A system that allows its individuals to be responsible for its own actions is anarchic in nature, and leads to lawlessness. Can we continue to expect these companies to be even in the slightest virtuous, and trust that safety, progress, production, and responsibility would outweigh the decision to make a profit at any cost? Being responsible for your own actions requires objective oversight. If there is no regulation or oversight, the individual is aware that there is no consequence for their actions, and therefore the individual will seek out the ways by which he or she can gather benefits for them self at the cost of all others. If we are to live out our lives in this manner, and find that it is more than acceptable, then we are living no more advanced than common animals. We are willing to degrade, destroy and pillage the potential for liberty, progress, and the well-being of human-beings for the sake of something so temporal as money. This is not to say that prosperity is bad, but excessive prosperity, better known as greed, is the true threat to all others that lay in its wake.

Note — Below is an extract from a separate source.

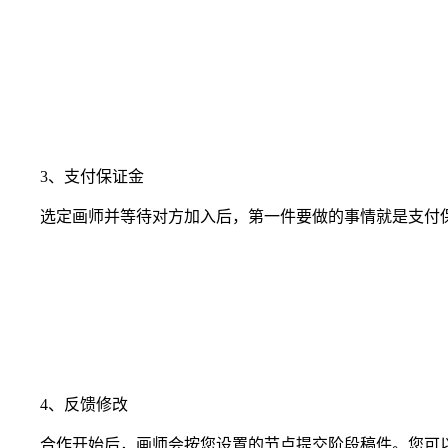
3、支付保证金
选定画师并等待对方加入后，第一件要做的事情就是支付保
4、反馈修改
合作开始后，画师会按您设置的节点提交阶段稿件。您可以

The British Petroleum oil spill is that wake. It is an absurdity that should be punished harshly, but instead it is looked as if it was as natural of a disaster as Hurricane Katrina, even though it was a man-made catastrophe, and could have been avoided. We fail to recognize how irresponsible these white-collar criminals have been, and we condemn them with only as much punishment as a parent slaps the hand of a child stealing cookies from a cookie jar.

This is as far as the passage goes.